The reform intends to streamline the tax process and place greater responsibility on state governments to collect and manage VAT within their territories. In return, states would be incentivized to focus more on the economic activities within their regions, potentially driving more efficient tax collection and fostering local business growth.
“We’ve looked at it closely and we believe that, within two years, VAT revenue could actually double if this reform goes through,” Oyedele stated.
“The reason is simple: When states have a stake in VAT collection, they will be more motivated to develop and support the economic activities within their jurisdiction. It’s a win-win situation.”
He also explained that the new approach would empower state governments to boost local economic development by directly linking their fiscal health to the growth of businesses and trade within their borders.
This shift in responsibility would encourage states to actively promote a business-friendly environment to maximize their tax revenues.
One of the key aspects of the proposed reforms is the principle of fiscal equalisation, designed to ensure that no state loses out on revenue in the transition to a more decentralised system.
Oyedele highlighted that states would be guaranteed a minimum level of revenue, with a buffer to prevent any immediate financial shortfalls.
“We’ve worked with the federal government to ensure that states face zero risk,” Oyedele said.
“We’re proposing that the federal government reduces its share of the revenue pool by five percent, which will be reallocated to the states. This ensures that no state will collect less than it would under the old formula.”
The reform aims to ensure that while states gain greater control over their VAT revenue, they will not face any financial loss during the transition period.
With this mechanism in place, the federal government’s share of VAT revenue would be reduced from 15 per cent to 10 per cent, with the additional funds directed to state governments.
As part of the broader reform package, Mr.

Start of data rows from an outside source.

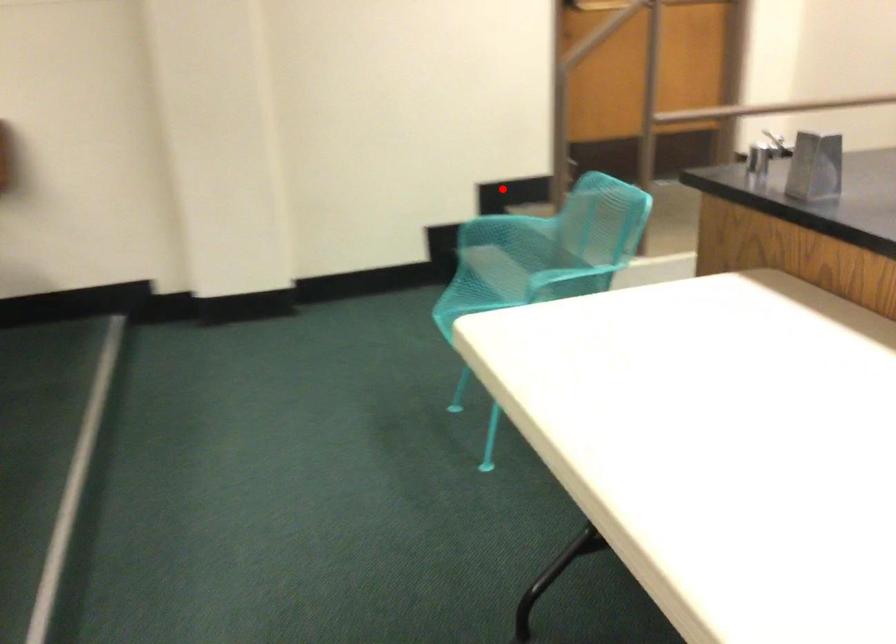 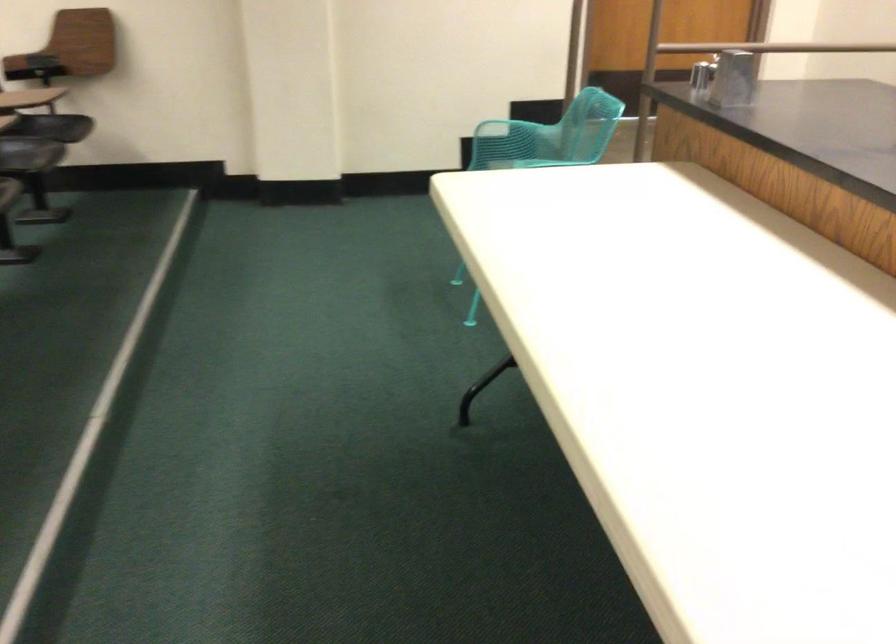 In the second image, find the point that corresponds to the highlighted location in the first image.

(533, 111) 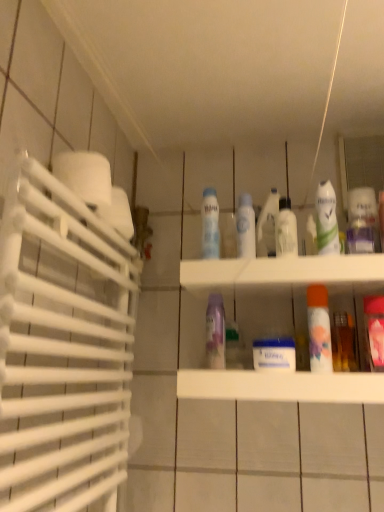 Question: Should I look upward or downward to see clear plastic bottle at center, the second mouthwash positioned from the left?

Choices:
 (A) up
 (B) down

Answer: (A)

Question: Would you say pink glossy mouthwash at right, placed as the 4th mouthwash when sorted from left to right, is outside orange matte mouthwash at center-right, placed as the 3th mouthwash when sorted from left to right?

Choices:
 (A) yes
 (B) no

Answer: (A)

Question: Can you confirm if pink glossy mouthwash at right, placed as the 4th mouthwash when sorted from left to right, is positioned to the left of orange matte mouthwash at center-right, which is the 2th mouthwash in right-to-left order?

Choices:
 (A) yes
 (B) no

Answer: (B)

Question: Does pink glossy mouthwash at right, which ranks as the 1th mouthwash in right-to-left order, have a smaller size compared to orange matte mouthwash at center-right, placed as the 3th mouthwash when sorted from left to right?

Choices:
 (A) yes
 (B) no

Answer: (B)

Question: Is pink glossy mouthwash at right, placed as the 4th mouthwash when sorted from left to right, surrounding orange matte mouthwash at center-right, which is the 2th mouthwash in right-to-left order?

Oyedele also emphasised the importance of reducing the number of federal agencies involved in tax collection.
He revealed that the legislation would seek to remove about 60 federal agencies from the tax collection process, allowing them to focus on their core responsibilities.
“We believe that by limiting the number of agencies involved in tax collection, we can reduce inefficiencies, improve oversight, and ultimately enhance the overall performance of the tax system,” Oyedele explained.